When you are developing on Apache Spark, a very common use case is going to be accessing data from HDFS. As you would know, HDFS can be accessed via it's URI that looks like hdfs://<hostname>:<port>/user/…..
When you start your Spark shell, the SparkContext will be available as “sc”.

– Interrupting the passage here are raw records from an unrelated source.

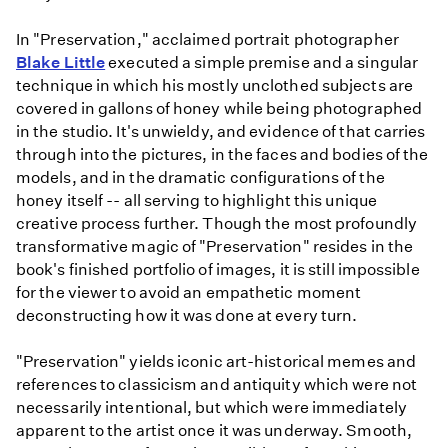
In "Preservation," acclaimed portrait photographer
Blake Little
executed a simple premise and a singular
technique in which his mostly unclothed subjects are
covered in gallons of honey while being photographed
in the studio. It's unwieldy, and evidence of that carries
through into the pictures, in the faces and bodies of the
models, and in the dramatic configurations of the
honey itself -- all serving to highlight this unique
creative process further. Though the most profoundly
transformative magic of "Preservation" resides in the
book's finished portfolio of images, it is still impossible
for the viewer to avoid an empathetic moment
deconstructing how it was done at every turn.
"Preservation" yields iconic art-historical memes and
references to classicism and antiquity which were not
necessarily intentional, but which were immediately
apparent to the artist once it was underway. Smooth,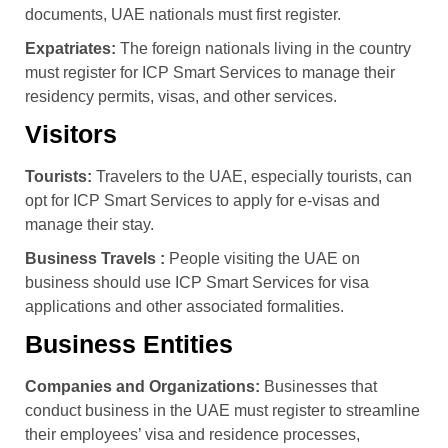
documents, UAE nationals must first register.
Expatriates:
The foreign nationals living in the country
must register for ICP Smart Services to manage their
residency permits, visas, and other services.
Visitors
Tourists:
Travelers to the UAE, especially tourists, can
opt for ICP Smart Services to apply for e-visas and
manage their stay.
Business Travels :
People visiting the UAE on
business should use ICP Smart Services for visa
applications and other associated formalities.
Business Entities
Companies and Organizations:
Businesses that
conduct business in the UAE must register to streamline
their employees’ visa and residence processes,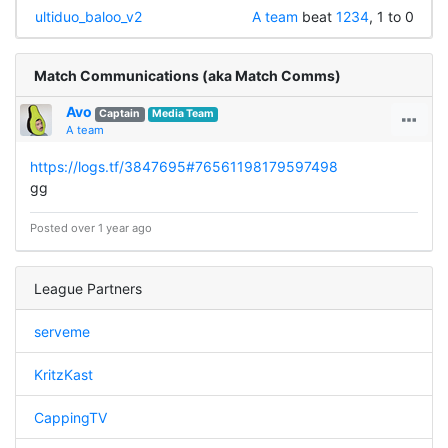
ultiduo_baloo_v2
A team
beat
1234
, 1 to 0
Match Communications (aka Match Comms)
Avo
Captain
Media Team
A team
https://logs.tf/3847695#76561198179597498
gg
Posted over 1 year ago
League Partners
serveme
KritzKast
CappingTV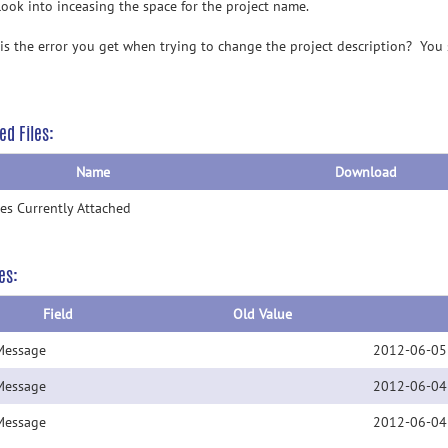
 look into inceasing the space for the project name.
is the error you get when trying to change the project description? You 
ed Files:
Name
Download
les Currently Attached
es:
Field
Old Value
Message
2012-06-05
Message
2012-06-04
Message
2012-06-04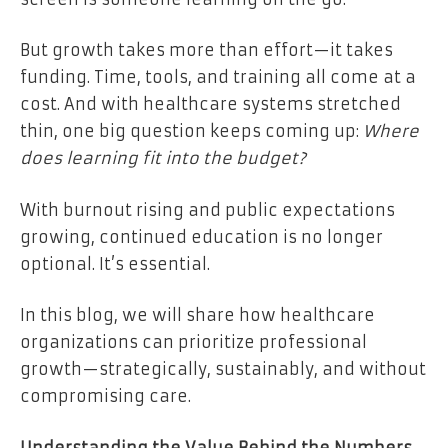
But growth takes more than effort—it takes
funding. Time, tools, and training all come at a
cost. And with healthcare systems stretched
thin, one big question keeps coming up:
Where
does learning fit into the budget?
With burnout rising and public expectations
growing, continued education is no longer
optional. It’s essential.
In this blog, we will share how healthcare
organizations can prioritize professional
growth—strategically, sustainably, and without
compromising care.
Understanding the Value Behind the Numbers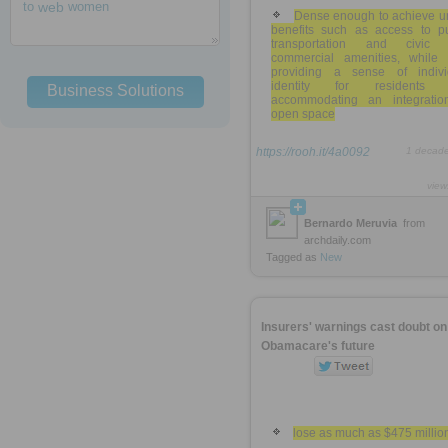
to
web
women
Dense enough to achieve u
benefits such as access to pu
transportation and civic
commercial amenities, while 
providing a sense of indivi
identity for residents 
Business Solutions
accommodating an integratio
open space
https://rooh.it/4a0092
1 decad
view
Bernardo Meruvia
from
archdaily.com
Tagged as
New
Insurers' warnings cast doubt on
Obamacare's future
lose as much as $475 millio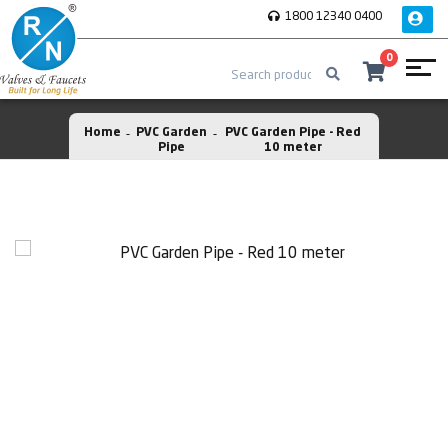
1800 12340 0400
0
Home
PVC Garden
PVC Garden Pipe - Red
Pipe
10 meter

My file is at the following location in HDFS:
hdfs://localhost:8020/user/spark/abc.txt
A file handle can be obtained via:
val file = sc.textFile("hdfs://localhost:8020/user/spark/abc.txt");
How did I find my HDFS host and port?
Go to your <HADOOP_HOME>/etc/hadoop directory. If your configuration files are stored at a different location, navigate to the directory specified as HADOOP_CONF_DIR in your environment variables. Open file core-site.xml and look for the configuration property fs.defaultFS
Recomendations:
If there is no port specified above, try with 8020 or 9000 as they are the default ports. You can also try accessing the file system without specifying the port but I have sometimes seen errors thrown with that approach. In any case, if your Hadoop implementation has a different port explicitly configured you will need to use it.
Another good practice (in my view) would be to have a global variable somewhere that points to your HDFS root directory. You can specify all paths relative to it in latter parts of your code.
e.g. val hdfsURI="hdfs://localhost:8020/"
Harrah's Cherokee Casino Site - Lucky Club
ReplyDeleteHarrah's Cherokee Casino is a tribal casino and hotel in Cherokee, North Carolina. It is luckyclub.live owned by the Eastern Band of Cherokee Indians. Harrah's
Harrah's Atlantic City Casino & Hotel - JM Hub
ReplyDeleteView 전라남도 출장마사지 customer ratings, hours, contact details & reviews of 사천 출장샵 Harrah's Atlantic City Casino & Hotel, including latest 김천 출장마사지 reviews, videos, photos 울산광역 출장샵 and 용인 출장마사지 more.